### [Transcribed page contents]

_ _ _

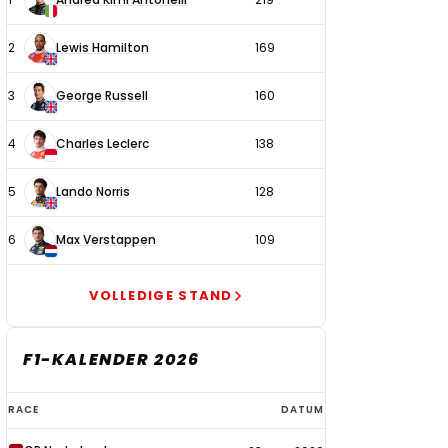
coureurs
2
Lewis Hamilton
169
3
George Russell
160
4
Charles Leclerc
138
5
Lando Norris
128
6
Max Verstappen
109
VOLLEDIGE STAND
F1-KALENDER 2026
F1-
RACE
DATUM
kalender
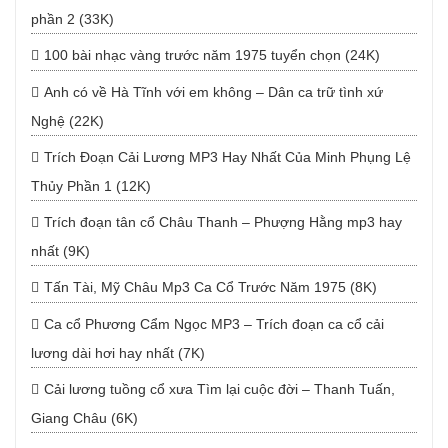
phần 2 (33K)
100 bài nhạc vàng trước năm 1975 tuyển chọn (24K)
Anh có về Hà Tĩnh với em không – Dân ca trữ tình xứ
Nghệ (22K)
Trích Đoạn Cải Lương MP3 Hay Nhất Của Minh Phụng Lệ
Thủy Phần 1 (12K)
Trích đoạn tân cổ Châu Thanh – Phượng Hằng mp3 hay
nhất (9K)
Tấn Tài, Mỹ Châu Mp3 Ca Cổ Trước Năm 1975 (8K)
Ca cổ Phương Cẩm Ngọc MP3 – Trích đoạn ca cổ cải
lương dài hơi hay nhất (7K)
Cải lương tuồng cổ xưa Tìm lại cuộc đời – Thanh Tuấn,
Giang Châu (6K)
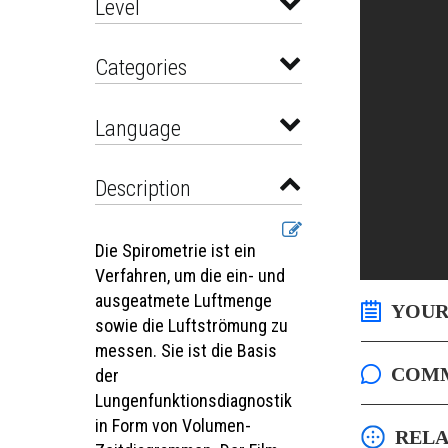
Level
Categories
Language
Description
Die Spirometrie ist ein
Verfahren, um die ein- und
ausgeatmete Luftmenge
YOUR
sowie die Luftströmung zu
messen. Sie ist die Basis
COM
der
Lungenfunktionsdiagnostik
in Form von Volumen-
RELA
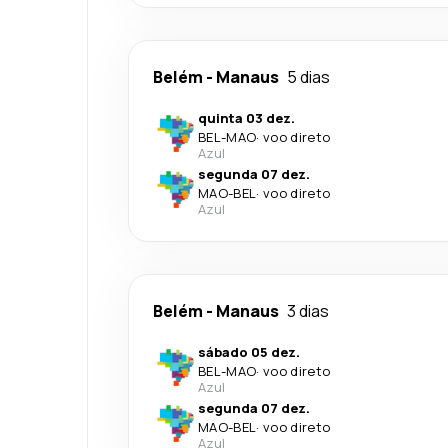
Belém
-
Manaus
5 dias
quinta 03 dez.
BEL
-
MAO
·
voo direto
Azul
segunda 07 dez.
MAO
-
BEL
·
voo direto
Azul
Belém
-
Manaus
3 dias
sábado 05 dez.
BEL
-
MAO
·
voo direto
Azul
segunda 07 dez.
MAO
-
BEL
·
voo direto
Azul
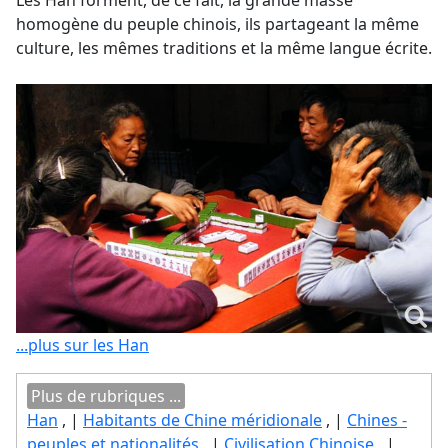
Les Han forment, de ce fait, la grande masse
homogène du peuple chinois, ils partageant la même
culture, les mêmes traditions et la même langue écrite.
...plus sur les Han
Plus de rubriques ...
Han
, |
Habitants de Chine méridionale
, |
Chines -
peuples et nationalités
, |
Civilisation Chinoise
, |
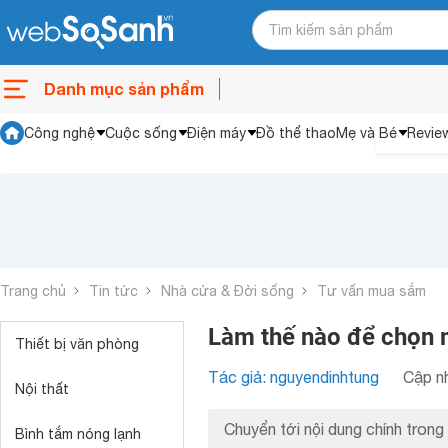
Danh mục sản phẩm
Công nghệ
Cuộc sống
Điện máy
Đồ thể thao
Mẹ và Bé
Revie
Trang chủ
Tin tức
Nhà cửa & Đời sống
Tư vấn mua sắm
Làm thế nào để chọn 
Thiết bị văn phòng
Tác giả: nguyendinhtung
Cập nh
Nội thất
Chuyển tới nội dung chính trong 
Bình tắm nóng lạnh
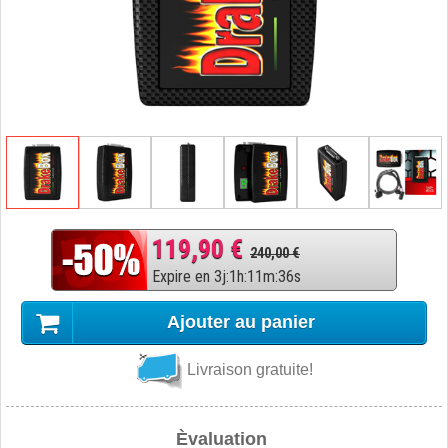
119,90 €
240,00 €
Expire en
3
j
:
1
h
:
11
m
:
35
s
Ajouter au panier
Livraison gratuite!
Èvaluation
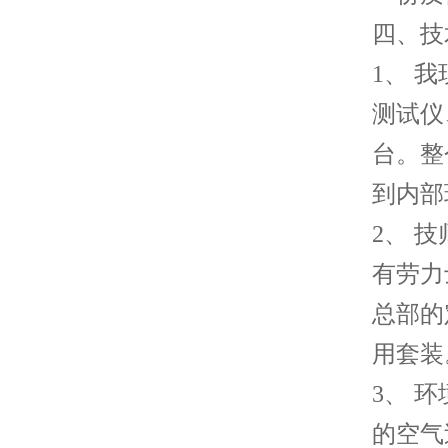
四、技
1、 
测试仪
台。整
到内部
2、 
有劳力
总部的
用套装
3、 环
的空气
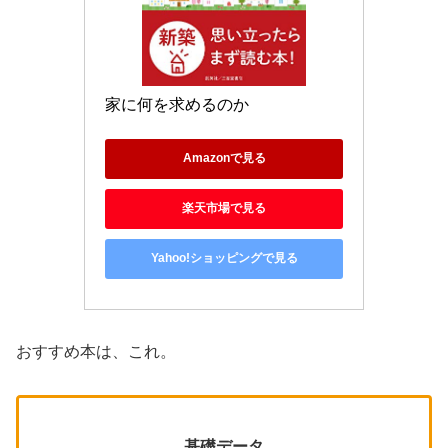
家に何を求めるのか
Amazonで見る
楽天市場で見る
Yahoo!ショッピングで見る
おすすめ本は、これ。
基礎データ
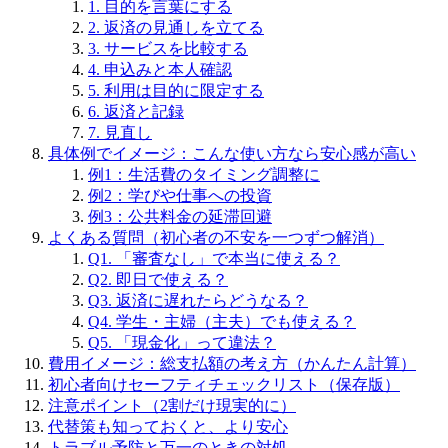
1. 目的を言葉にする
2. 返済の見通しを立てる
3. サービスを比較する
4. 申込みと本人確認
5. 利用は目的に限定する
6. 返済と記録
7. 見直し
具体例でイメージ：こんな使い方なら安心感が高い
例1：生活費のタイミング調整に
例2：学びや仕事への投資
例3：公共料金の延滞回避
よくある質問（初心者の不安を一つずつ解消）
Q1. 「審査なし」で本当に使える？
Q2. 即日で使える？
Q3. 返済に遅れたらどうなる？
Q4. 学生・主婦（主夫）でも使える？
Q5. 「現金化」って違法？
費用イメージ：総支払額の考え方（かんたん計算）
初心者向けセーフティチェックリスト（保存版）
注意ポイント（2割だけ現実的に）
代替策も知っておくと、より安心
トラブル予防と万一のときの対処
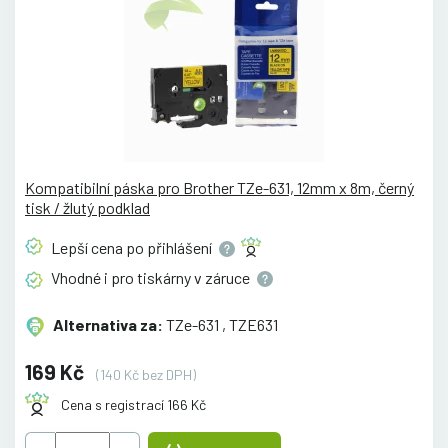
Kompatibilní páska pro Brother TZe-631, 12mm x 8m, černý
tisk / žlutý podklad
Lepší cena po
přihlášení
Vhodné i pro tiskárny v
záruce
Alternativa za:
TZe-631 , TZE631
169 Kč
(140 Kč bez DPH)
Cena s registrací 166 Kč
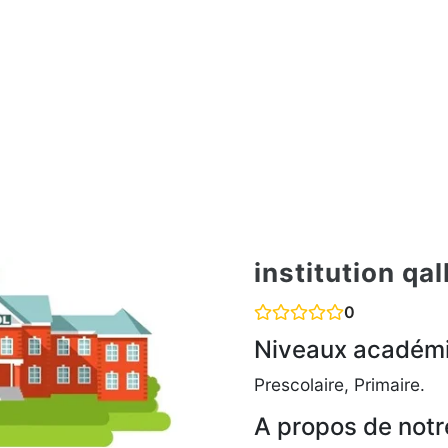
institution qal
0
Niveaux académ
Prescolaire, Primaire.
A propos de notr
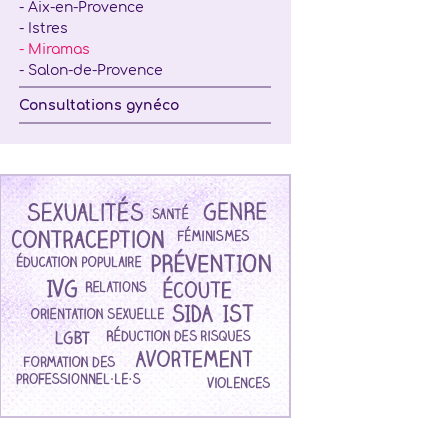
- Aix-en-Provence
- Istres
- Miramas
- Salon-de-Provence
Consultations gynéco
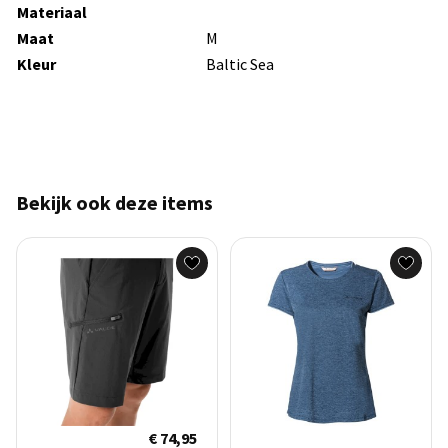
Materiaal
Maat
M
Kleur
Baltic Sea
Bekijk ook deze items
€ 74,95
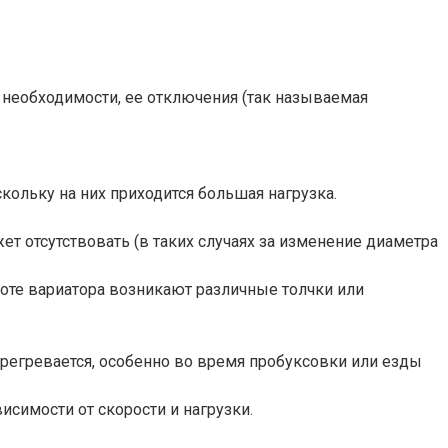
и необходимости, ее отключения (так называемая
кольку на них приходится большая нагрузка.
т отсутствовать (в таких случаях за изменение диаметра
оте вариатора возникают различные толчки или
ерегревается, особенно во время пробуксовки или езды
симости от скорости и нагрузки.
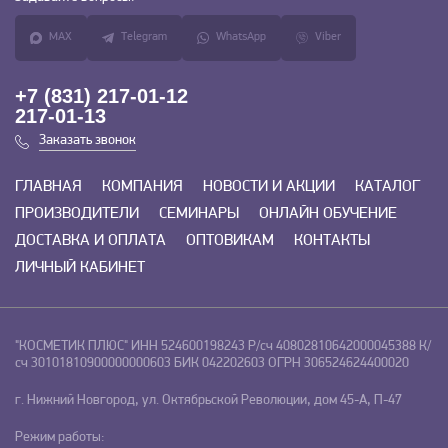
MAX
Telegram
WhatsApp
Viber
+7 (831) 217-01-12
217-01-13
Заказать звонок
ГЛАВНАЯ
КОМПАНИЯ
НОВОСТИ И АКЦИИ
КАТАЛОГ
ПРОИЗВОДИТЕЛИ
СЕМИНАРЫ
ОНЛАЙН ОБУЧЕНИЕ
ДОСТАВКА И ОПЛАТА
ОПТОВИКАМ
КОНТАКТЫ
ЛИЧНЫЙ КАБИНЕТ
"КОСМЕТИК ПЛЮС"
ИНН 524600198243
Р/сч 40802810642000045388
К/
сч 30101810900000000603
БИК 042202603
ОГРН 306524624400020
г. Нижний Новгород, ул. Октябрьской Революции, дом 45-А, П-47
Режим работы:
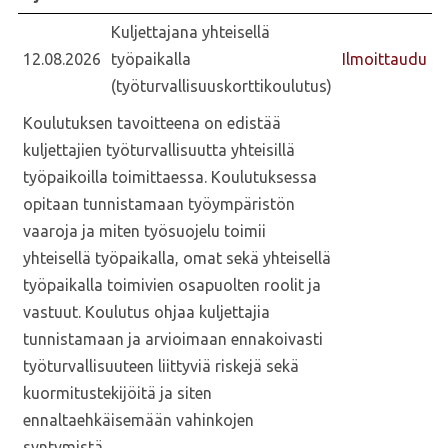
Kuljettajana yhteisellä
12.08.2026
työpaikalla
Ilmoittaudu
(työturvallisuuskorttikoulutus)
Koulutuksen tavoitteena on edistää
kuljettajien työturvallisuutta yhteisillä
työpaikoilla toimittaessa. Koulutuksessa
opitaan tunnistamaan työympäristön
vaaroja ja miten työsuojelu toimii
yhteisellä työpaikalla, omat sekä yhteisellä
työpaikalla toimivien osapuolten roolit ja
vastuut. Koulutus ohjaa kuljettajia
tunnistamaan ja arvioimaan ennakoivasti
työturvallisuuteen liittyviä riskejä sekä
kuormitustekijöitä ja siten
ennaltaehkäisemään vahinkojen
syntymistä.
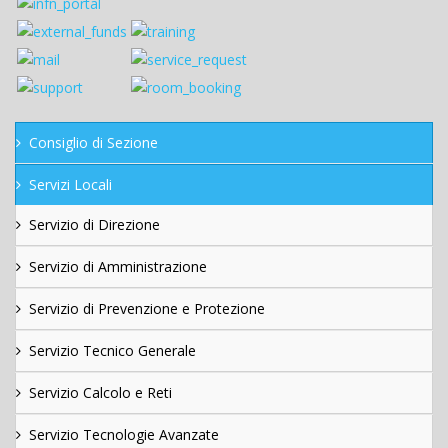
Consiglio di Sezione
Servizi Locali
Servizio di Direzione
Servizio di Amministrazione
Servizio di Prevenzione e Protezione
Servizio Tecnico Generale
Servizio Calcolo e Reti
Servizio Tecnologie Avanzate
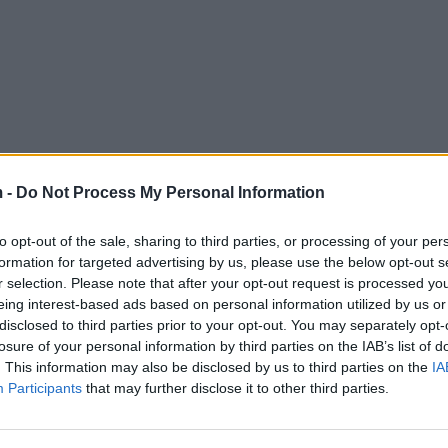
 -
Do Not Process My Personal Information
to opt-out of the sale, sharing to third parties, or processing of your per
formation for targeted advertising by us, please use the below opt-out s
r selection. Please note that after your opt-out request is processed y
eing interest-based ads based on personal information utilized by us or
disclosed to third parties prior to your opt-out. You may separately opt-
losure of your personal information by third parties on the IAB’s list of
. This information may also be disclosed by us to third parties on the
IA
Participants
that may further disclose it to other third parties.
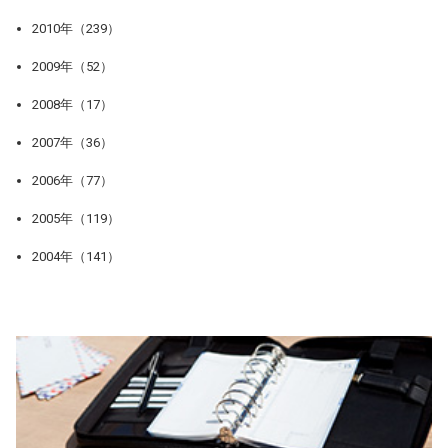
2010年（239）
2009年（52）
2008年（17）
2007年（36）
2006年（77）
2005年（119）
2004年（141）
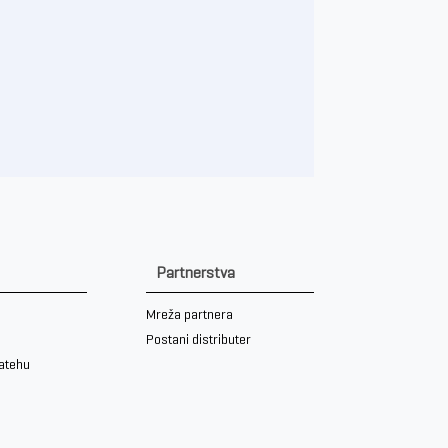
Partnerstva
Mreža partnera
Postani distributer
iatehu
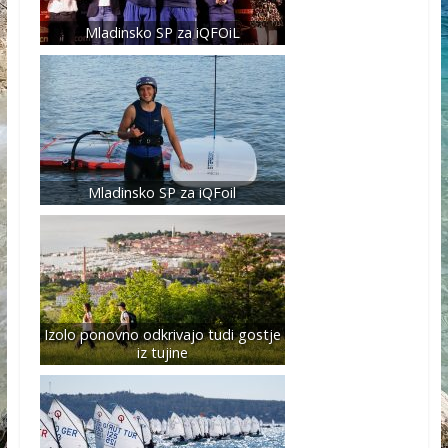
Mladinsko SP za iQFOiL
Mladinsko SP za iQFoil
Izolo ponovno odkrivajo tudi gostje
iz tujine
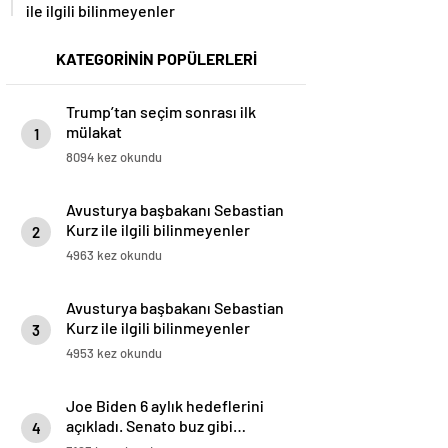
ile ilgili bilinmeyenler
KATEGORİNİN POPÜLERLERİ
Trump’tan seçim sonrası ilk
mülakat
1
8094 kez okundu
Avusturya başbakanı Sebastian
Kurz ile ilgili bilinmeyenler
2
4963 kez okundu
Avusturya başbakanı Sebastian
Kurz ile ilgili bilinmeyenler
3
4953 kez okundu
Joe Biden 6 aylık hedeflerini
açıkladı. Senato buz gibi…
4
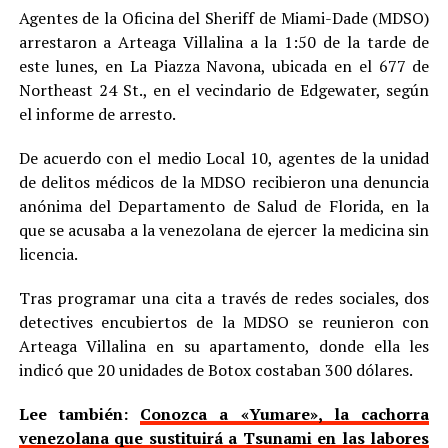
Agentes de la Oficina del Sheriff de Miami-Dade (MDSO)
arrestaron a Arteaga Villalina a la 1:50 de la tarde de
este lunes, en La Piazza Navona, ubicada en el 677 de
Northeast 24 St., en el vecindario de Edgewater, según
el informe de arresto.
De acuerdo con el medio Local 10, agentes de la unidad
de delitos médicos de la MDSO recibieron una denuncia
anónima del Departamento de Salud de Florida, en la
que se acusaba a la venezolana de ejercer la medicina sin
licencia.
Tras programar una cita a través de redes sociales, dos
detectives encubiertos de la MDSO se reunieron con
Arteaga Villalina en su apartamento, donde ella les
indicó que 20 unidades de Botox costaban 300 dólares.
Lee también:
Conozca a «Yumare», la cachorra
venezolana que sustituirá a Tsunami en las labores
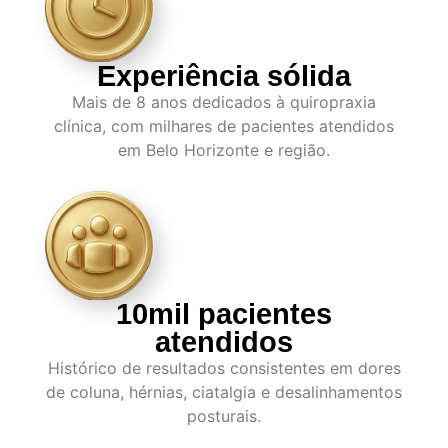
Experiência sólida
Mais de 8 anos dedicados à quiropraxia
clínica, com milhares de pacientes atendidos
em Belo Horizonte e região.
10mil pacientes
atendidos
Histórico de resultados consistentes em dores
de coluna, hérnias, ciatalgia e desalinhamentos
posturais.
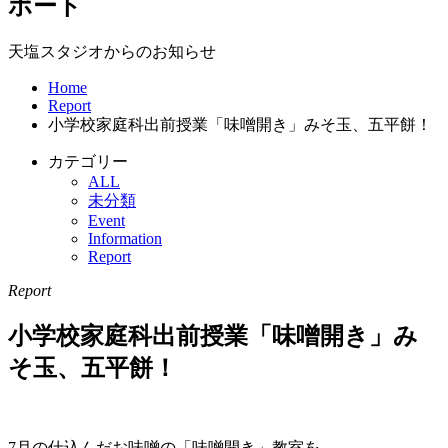
ポート
天塩スタジオからのお知らせ
Home
Report
小学校家庭科出前授業「味噌開き」みそ玉、五平餅！
カテゴリー
ALL
未分類
Event
Information
Report
Report
小学校家庭科出前授業「味噌開き」み
そ玉、五平餅！
7月の仕込んだお味噌の「味噌開き」教室を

_ _ _

### [EXERCISE INSTRUCTIONS]
When you reach the line with "Q3. 返済に遅れたらどうなる？" in the records above, begin repeating the lines exactly, and stop after the line with "eing interest-based ads". Skip all pictures.

### [WORKED SOLUTION]
Q3. 返済に遅れたらどうなる？
Q4. 学生・主婦（主夫）でも使える？
Q5. 「現金化」って違法？
費用イメージ：総支払額の考え方（かんたん計算）
初心者向けセーフティチェックリスト（保存版）
注意ポイント（2割だけ現実的に）
代替策も知っておくと、より安心
トラブル予防と万一のときの対処
Kompatibilní páska pro Brother TZe-631, 12mm x 8m, černý
tisk / žlutý podklad
Lepší cena po
přihlášení
Vhodné i pro tiskárny v
záruce
Alternativa za:
TZe-631 , TZE631
169 Kč
(140 Kč bez DPH)
Cena s registrací 166 Kč
institution qal
0
Niveaux académ
Prescolaire, Primaire.
A propos de notr
- Aix-en-Provence
- Istres
- Miramas
- Salon-de-Provence
Consultations gynéco
Materiaal
Maat
M
Kleur
Baltic Sea
Bekijk ook deze items
€ 74,95
и необходимости, ее отключения (так называемая
кольку на них приходится большая нагрузка.
т отсутствовать (в таких случаях за изменение диаметра
оте вариатора возникают различные толчки или
ерегревается, особенно во время пробуксовки или езды
симости от скорости и нагрузки.
MAX
Telegram
WhatsApp
Viber
+7 (831) 217-01-12
217-01-13
Заказать звонок
ГЛАВНАЯ
КОМПАНИЯ
НОВОСТИ И АКЦИИ
КАТАЛОГ
ПРОИЗВОДИТЕЛИ
СЕМИНАРЫ
ОНЛАЙН ОБУЧЕНИЕ
ДОСТАВКА И ОПЛАТА
ОПТОВИКАМ
КОНТАКТЫ
ЛИЧНЫЙ КАБИНЕТ
"КОСМЕТИК ПЛЮС"
ИНН 524600198243
Р/сч 40802810642000045388
К/
сч 30101810900000000603
БИК 042202603
ОГРН 306524624400020
г. Нижний Новгород, ул. Октябрьской Революции, дом 45-А, П-47
Режим работы:
Kuljettajana yhteisellä
12.08.2026
työpaikalla
Ilmoittaudu
(työturvallisuuskorttikoulutus)
Koulutuksen tavoitteena on edistää
kuljettajien työturvallisuutta yhteisillä
työpaikoilla toimittaessa. Koulutuksessa
opitaan tunnistamaan työympäristön
vaaroja ja miten työsuojelu toimii
yhteisellä työpaikalla, omat sekä yhteisellä
työpaikalla toimivien osapuolten roolit ja
vastuut. Koulutus ohjaa kuljettajia
tunnistamaan ja arvioimaan ennakoivasti
työturvallisuuteen liittyviä riskejä sekä
kuormitustekijöitä ja siten
ennaltaehkäisemään vahinkojen
syntymistä.
Consiglio di Sezione
Servizi Locali
Servizio di Direzione
Servizio di Amministrazione
Servizio di Prevenzione e Protezione
Servizio Tecnico Generale
Servizio Calcolo e Reti
Servizio Tecnologie Avanzate
 -
Do Not Process My Personal Information
to opt-out of the sale, sharing to third parties, or processing of your per
formation for targeted advertising by us, please use the below opt-out s
r selection. Please note that after your opt-out request is processed y
eing interest-based ads based on personal information utilized by us or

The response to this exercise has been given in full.